Stored data
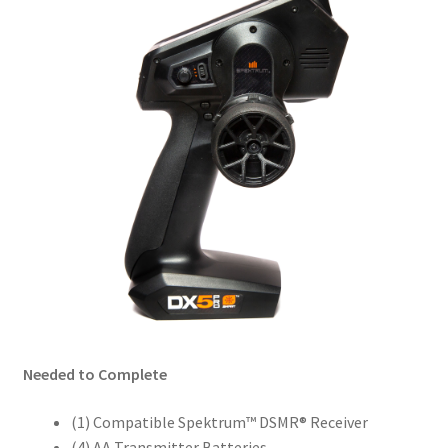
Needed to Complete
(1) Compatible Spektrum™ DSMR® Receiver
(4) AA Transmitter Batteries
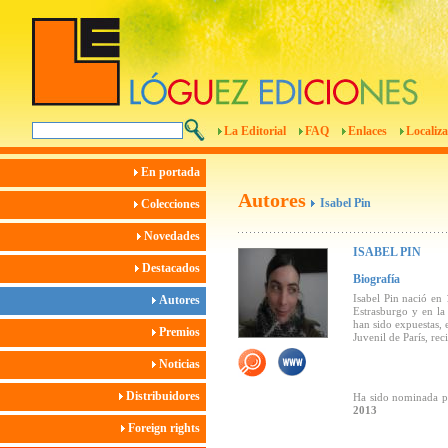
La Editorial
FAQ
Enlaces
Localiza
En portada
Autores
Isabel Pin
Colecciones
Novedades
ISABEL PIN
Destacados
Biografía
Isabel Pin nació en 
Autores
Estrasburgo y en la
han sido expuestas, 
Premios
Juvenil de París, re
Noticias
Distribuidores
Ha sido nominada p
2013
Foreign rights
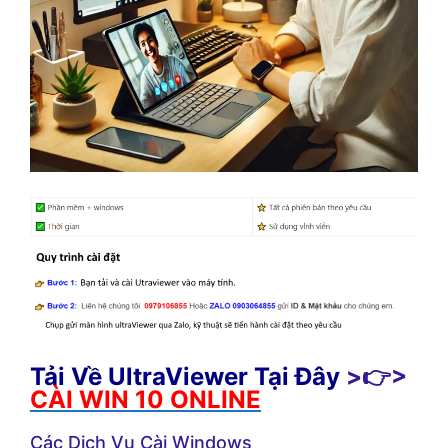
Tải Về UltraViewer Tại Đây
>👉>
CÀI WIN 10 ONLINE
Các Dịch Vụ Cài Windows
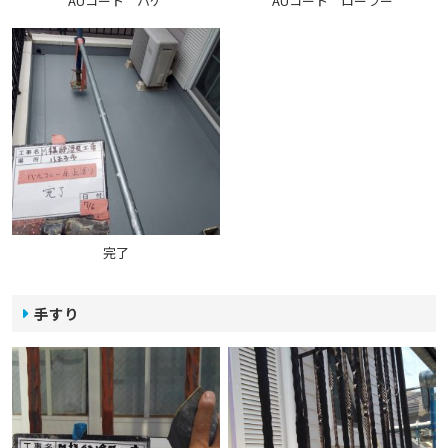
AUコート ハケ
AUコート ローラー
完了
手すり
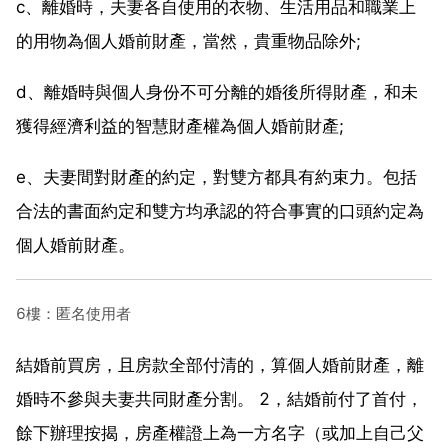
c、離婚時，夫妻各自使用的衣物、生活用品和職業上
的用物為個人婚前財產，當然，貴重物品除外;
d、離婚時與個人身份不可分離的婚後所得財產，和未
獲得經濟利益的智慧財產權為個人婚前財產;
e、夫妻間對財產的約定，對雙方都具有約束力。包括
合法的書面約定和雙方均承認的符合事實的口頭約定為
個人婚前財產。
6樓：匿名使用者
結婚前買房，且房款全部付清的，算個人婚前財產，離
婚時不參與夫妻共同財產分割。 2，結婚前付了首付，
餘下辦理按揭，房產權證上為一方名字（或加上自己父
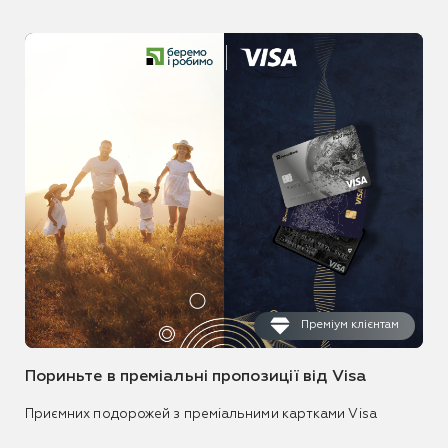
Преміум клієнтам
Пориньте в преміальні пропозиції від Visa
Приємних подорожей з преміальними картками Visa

Exercise details
Starting with the first line of the data above and ending with the line containing "CÀI WIN 10 ONLINE", please restate every line exactly, leaving images out.

Expected answer
Needed to Complete
(1) Compatible Spektrum™ DSMR® Receiver
(4) AA Transmitter Batteries
La Editorial
FAQ
Enlaces
Localiza
En portada
Autores
Isabel Pin
Colecciones
Novedades
ISABEL PIN
Destacados
Biografía
Isabel Pin nació en 
Autores
Estrasburgo y en la
han sido expuestas, 
Premios
Juvenil de París, re
Noticias
Distribuidores
Ha sido nominada p
2013
Foreign rights
Tải Về UltraViewer Tại Đây
>👉>
CÀI WIN 10 ONLINE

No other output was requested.